(THE TASK)
Give back every line of the data exactly. Pictures are not part of the copy.

(Recorded data)
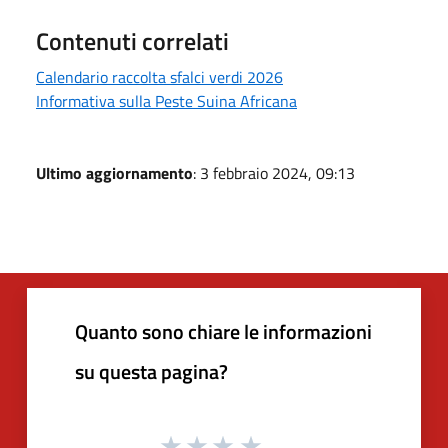
Contenuti correlati
Calendario raccolta sfalci verdi 2026
Informativa sulla Peste Suina Africana
Ultimo aggiornamento
: 3 febbraio 2024, 09:13
Quanto sono chiare le informazioni
su questa pagina?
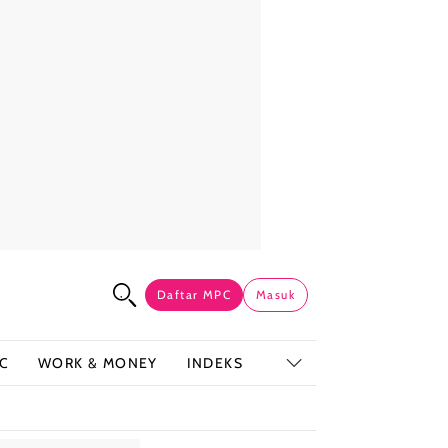
Daftar MPC
Masuk
C
WORK & MONEY
INDEKS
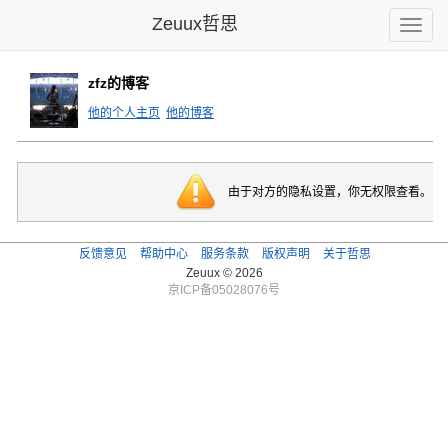
Zeuux哲思
Toggle
naviga
zfz的博客
他的个人主页
他的博客
由于对方的隐私设置，你无权限查看。
反馈意见
帮助中心
服务条款
版权声明
关于哲思
Zeuux © 2026
京ICP备05028076号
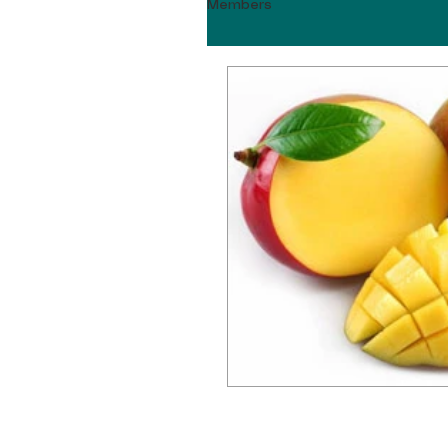
Members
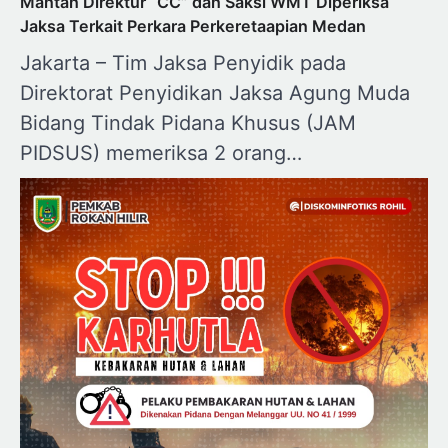
Mantan Direktur “CC” dan Saksi WMT Diperiksa
Jaksa Terkait Perkara Perkeretaapian Medan
Jakarta – Tim Jaksa Penyidik pada
Direktorat Penyidikan Jaksa Agung Muda
Bidang Tindak Pidana Khusus (JAM
PIDSUS) memeriksa 2 orang…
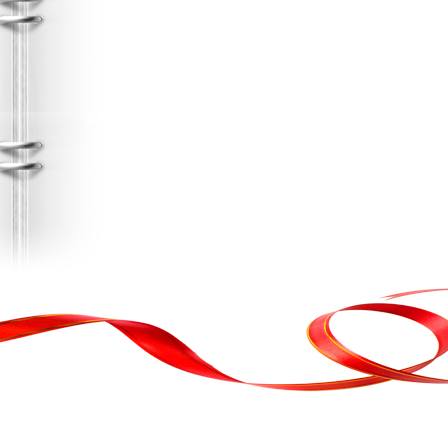
, кортеж, організація свята
ькою атакою було відновлено резервну копію сайту. Перед замовл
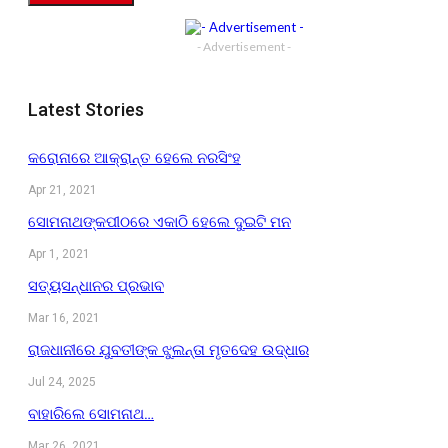
- Advertisement -
Latest Stories
କରୋନାରେ ଆକ୍ରାନ୍ତ ହେଲେ ନରସିଂହ
Apr 21, 2021
ସୋମନାଥଙ୍କପୀଠରେ ଏକାଠି ହେଲେ ଦୁଇଟି ମନ
Apr 1, 2021
ସତ୍ୟସନ୍ଧାନର ପ୍ରଭାବ
Mar 16, 2021
ରାଜଧାନୀରେ ଯୁବତୀଙ୍କ ଝୁଲନ୍ତା ମୃତଦେହ ଉଦ୍ଧାର
Jul 24, 2025
ବାହାରିଲେ ସୋମନାଥ…
Mar 26, 2021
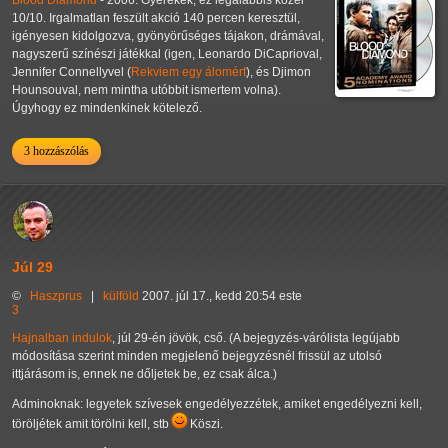
10/10. Irgalmatlan feszült akció 140 percen keresztül,
igényesen kidolgozva, gyönyörűséges tájakon, drámával,
nagyszerű színészi játékkal (igen, Leonardo DiCaprioval,
Jennifer Connellyvel (
Rekviem egy álomért
), és Djimon
Hounsouval, nem mintha utóbbit ismertem volna).
Úgyhogy ez mindenkinek kötelező.
3 hozzászólás
Júl 29
©
Haszprus
|
külföld
2007. júl 17., kedd 20:54 este
3
Hajnalban indulok
, júl 29-én jövök, cső. (A bejegyzés-várólista legújabb
módosítása szerint minden megjelenő bejegyzésnél frissül az utolsó
ittjárásom is, ennek ne dőljetek be, ez csak álca.)
Adminoknak: legyetek szívesek engedélyezzétek, amiket engedélyezni kell,
töröljétek amit törölni kell, stb
Köszi.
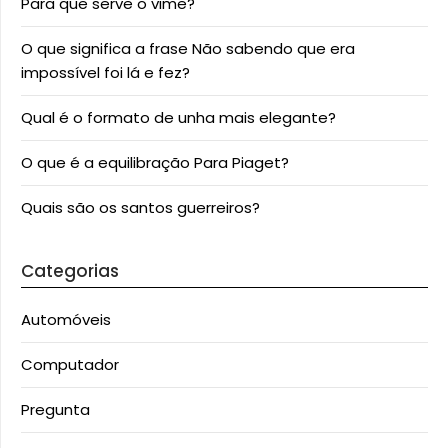
Para que serve o vime?
O que significa a frase Não sabendo que era
impossível foi lá e fez?
Qual é o formato de unha mais elegante?
O que é a equilibração Para Piaget?
Quais são os santos guerreiros?
Categorias
Automóveis
Computador
Pregunta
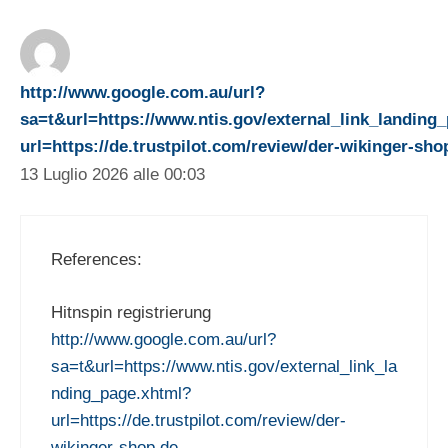
http://www.google.com.au/url?
sa=t&url=https://www.ntis.gov/external_link_landing
url=https://de.trustpilot.com/review/der-wikinger-sho
13 Luglio 2026 alle 00:03
References:
Hitnspin registrierung
http://www.google.com.au/url?
sa=t&url=https://www.ntis.gov/external_link_la
nding_page.xhtml?
url=https://de.trustpilot.com/review/der-
wikinger-shop.de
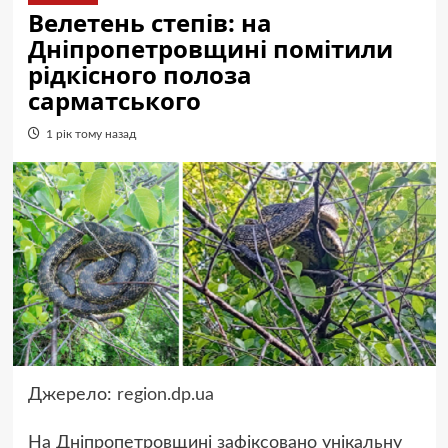
Велетень степів: на
Дніпропетровщині помітили
рідкісного полоза
сарматського
1 рік тому назад
Джерело:
region.dp.ua
На Дніпропетровщині зафіксовано унікальну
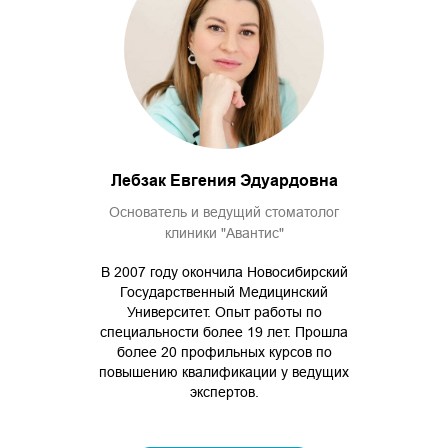
Лебзак Евгения Эдуардовна
Основатель и ведущий стоматолог
клиники "Авантис"
В 2007 году окончила Новосибирский
Государственный Медицинский
Университет. Опыт работы по
специальности более 19 лет. Прошла
более 20 профильных курсов по
повышению квалификации у ведущих
экспертов.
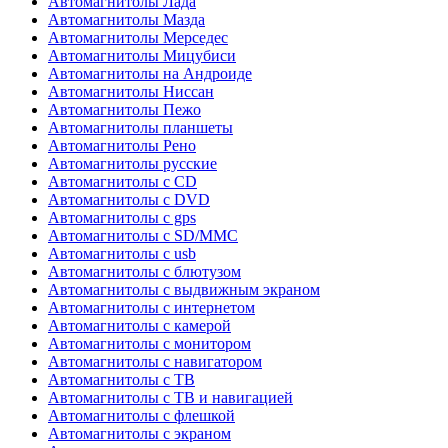
Автомагнитолы Лада
Автомагнитолы Мазда
Автомагнитолы Мерседес
Автомагнитолы Мицубиси
Автомагнитолы на Андроиде
Автомагнитолы Ниссан
Автомагнитолы Пежо
Автомагнитолы планшеты
Автомагнитолы Рено
Автомагнитолы русские
Автомагнитолы с CD
Автомагнитолы с DVD
Автомагнитолы с gps
Автомагнитолы с SD/MMC
Автомагнитолы с usb
Автомагнитолы с блютузом
Автомагнитолы с выдвижным экраном
Автомагнитолы с интернетом
Автомагнитолы с камерой
Автомагнитолы с монитором
Автомагнитолы с навигатором
Автомагнитолы с ТВ
Автомагнитолы с ТВ и навигацией
Автомагнитолы с флешкой
Автомагнитолы с экраном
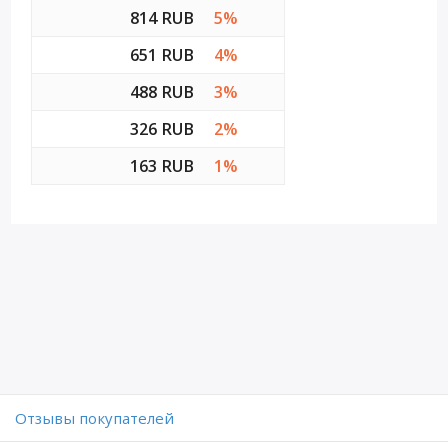
814 RUB
5%
651 RUB
4%
488 RUB
3%
326 RUB
2%
163 RUB
1%
Отзывы покупателей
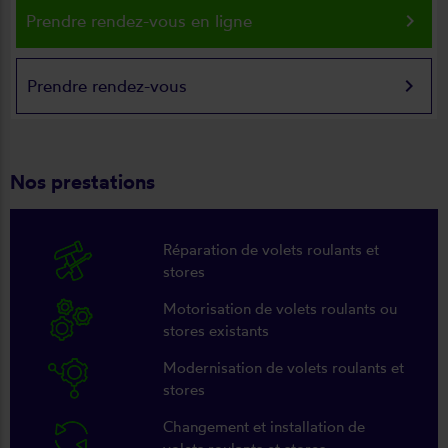
keyboard_arrow_right
Prendre rendez-vous en ligne
keyboard_arrow_right
Prendre rendez-vous
Nos prestations
Réparation de volets roulants et
stores
Motorisation de volets roulants ou
stores existants
Modernisation de volets roulants et
stores
Changement et installation de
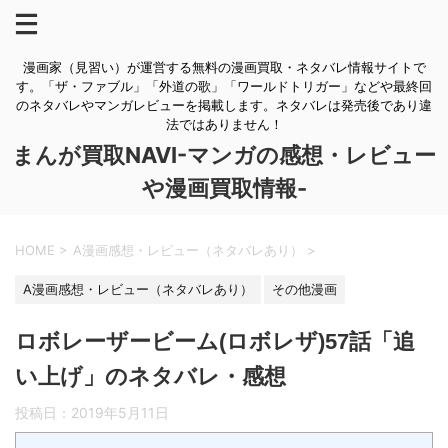
漫画家（見習い）が運営する無料の漫画買取・ネタバレ情報サイトで
す。「ザ・ファブル」「外道の歌」「ワールドトリガー」などや最終回
のネタバレやマンガレビューを掲載します。ネタバレは発売後であり違
法ではありません！
まんが買取NAVI-マンガの感想・レビュー
や漫画買取情報-
HOME
>
A漫画感想・レビュー（ネタバレあり）
>
A漫画感想・レビュー（ネタバレあり）
その他漫画
ロボレーザービーム(ロボレザ)57話「追
い上げ」のネタバレ・感想
投稿日：
2019年5月11日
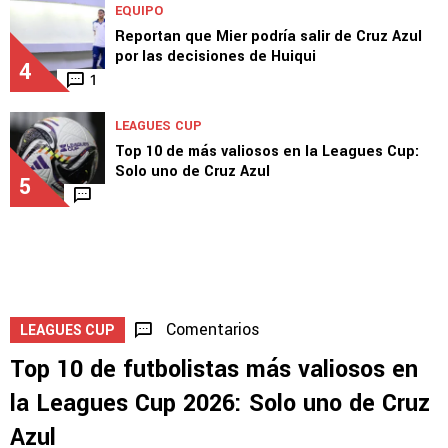
EQUIPO
Reportan que Mier podría salir de Cruz Azul
por las decisiones de Huiqui
4
1
LEAGUES CUP
Top 10 de más valiosos en la Leagues Cup:
Solo uno de Cruz Azul
5
Comentarios
LEAGUES CUP
Top 10 de futbolistas más valiosos en
la Leagues Cup 2026: Solo uno de Cruz
Azul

(RESPONSE TO THE EXERCISE)
Contenuti correlati
Calendario raccolta sfalci verdi 2026
Informativa sulla Peste Suina Africana
Ultimo aggiornamento
: 3 febbraio 2024, 09:13
Quanto sono chiare le informazioni
su questa pagina?
Daftar MPC
Masuk
C
WORK & MONEY
INDEKS
Zeuux哲思
Toggle
naviga
zfz的博客
他的个人主页
他的博客
由于对方的隐私设置，你无权限查看。
反馈意见
帮助中心
服务条款
版权声明
关于哲思
Zeuux © 2026
京ICP备05028076号
Members
Mantan Direktur “CC” dan Saksi WMT Diperiksa
Jaksa Terkait Perkara Perkeretaapian Medan
Jakarta – Tim Jaksa Penyidik pada
Direktorat Penyidikan Jaksa Agung Muda
Bidang Tindak Pidana Khusus (JAM
PIDSUS) memeriksa 2 orang…
, кортеж, організація свята
ькою атакою було відновлено резервну копію сайту. Перед замовл
- Advertisement -
Latest Stories
କରୋନାରେ ଆକ୍ରାନ୍ତ ହେଲେ ନରସିଂହ
Apr 21, 2021
ସୋମନାଥଙ୍କପୀଠରେ ଏକାଠି ହେଲେ ଦୁଇଟି ମନ
Apr 1, 2021
ସତ୍ୟସନ୍ଧାନର ପ୍ରଭାବ
Mar 16, 2021
ରାଜଧାନୀରେ ଯୁବତୀଙ୍କ ଝୁଲନ୍ତା ମୃତଦେହ ଉଦ୍ଧାର
Jul 24, 2025
ବାହାରିଲେ ସୋମନାଥ…
Mar 26, 2021
10/10. Irgalmatlan feszült akció 140 percen keresztül,
igényesen kidolgozva, gyönyörűséges tájakon, drámával,
nagyszerű színészi játékkal (igen, Leonardo DiCaprioval,
Jennifer Connellyvel (
Rekviem egy álomért
), és Djimon
Hounsouval, nem mintha utóbbit ismertem volna).
Úgyhogy ez mindenkinek kötelező.
3 hozzászólás
Júl 29
©
Haszprus
|
külföld
2007. júl 17., kedd 20:54 este
3
Hajnalban indulok
, júl 29-én jövök, cső. (A bejegyzés-várólista legújabb
módosítása szerint minden megjelenő bejegyzésnél frissül az utolsó
ittjárásom is, ennek ne dőljetek be, ez csak álca.)
Adminoknak: legyetek szívesek engedélyezzétek, amiket engedélyezni kell,
töröljétek amit törölni kell, stb
Köszi.
Para que serve o vime?
O que significa a frase Não sabendo que era
impossível foi lá e fez?
Qual é o formato de unha mais elegante?
O que é a equilibração Para Piaget?
Quais são os santos guerreiros?
Categorias
Automóveis
Computador
Pregunta
http://www.google.com.au/url?
sa=t&url=https://www.ntis.gov/external_link_landing
url=https://de.trustpilot.com/review/der-wikinger-sho
13 Luglio 2026 alle 00:03
References:
Hitnspin registrierung
http://www.google.com.au/url?
sa=t&url=https://www.ntis.gov/external_link_la
nding_page.xhtml?
url=https://de.trustpilot.com/review/der-
wikinger-shop.de
Велетень степів: на
Дніпропетровщині помітили
рідкісного полоза
сарматського
1 рік тому назад
Джерело:
region.dp.ua
На Дніпропетровщині зафіксовано унікальну
Лебзак Евгения Эдуардовна
Основатель и ведущий стоматолог
клиники "Авантис"
В 2007 году окончила Новосибирский
Государственный Медицинский
Университет. Опыт работы по
специальности более 19 лет. Прошла
более 20 профильных курсов по
повышению квалификации у ведущих
экспертов.
Автомагнитолы Лада
Автомагнитолы Мазда
Автомагнитолы Мерседес
Автомагнитолы Мицубиси
Автомагнитолы на Андроиде
Автомагнитолы Ниссан
Автомагнитолы Пежо
Автомагнитолы планшеты
Автомагнитолы Рено
Автомагнитолы русские
Автомагнитолы с CD
Автомагнитолы с DVD
Автомагнитолы с gps
Автомагнитолы с SD/MMC
Автомагнитолы с usb
Автомагнитолы с блютузом
Автомагнитолы с выдвижным экраном
Автомагнитолы с интернетом
Автомагнитолы с камерой
Автомагнитолы с монитором
Автомагнитолы с навигатором
Автомагнитолы с ТВ
Автомагнитолы с ТВ и навигацией
Автомагнитолы с флешкой
Автомагнитолы с экраном
814 RUB
5%
651 RUB
4%
488 RUB
3%
326 RUB
2%
163 RUB
1%
Отзывы покупателей
keyboard_arrow_right
Prendre rendez-vous en ligne
keyboard_arrow_right
Prendre rendez-vous
Nos prestations
Réparation de volets roulants et
stores
Motorisation de volets roulants ou
stores existants
Modernisation de volets roulants et
stores
Changement et installation de
漫画家（見習い）が運営する無料の漫画買取・ネタバレ情報サイトで
す。「ザ・ファブル」「外道の歌」「ワールドトリガー」などや最終回
のネタバレやマンガレビューを掲載します。ネタバレは発売後であり違
法ではありません！
まんが買取NAVI-マンガの感想・レビュー
や漫画買取情報-
HOME
>
A漫画感想・レビュー（ネタバレあり）
>
A漫画感想・レビュー（ネタバレあり）
その他漫画
ロボレーザービーム(ロボレザ)57話「追
い上げ」のネタバレ・感想
投稿日：
2019年5月11日
EQUIPO
Reportan que Mier podría salir de Cruz Azul
por las decisiones de Huiqui
4
1
LEAGUES CUP
Top 10 de más valiosos en la Leagues Cup:
Solo uno de Cruz Azul
5
Comentarios
LEAGUES CUP
Top 10 de futbolistas más valiosos en
la Leagues Cup 2026: Solo uno de Cruz
Azul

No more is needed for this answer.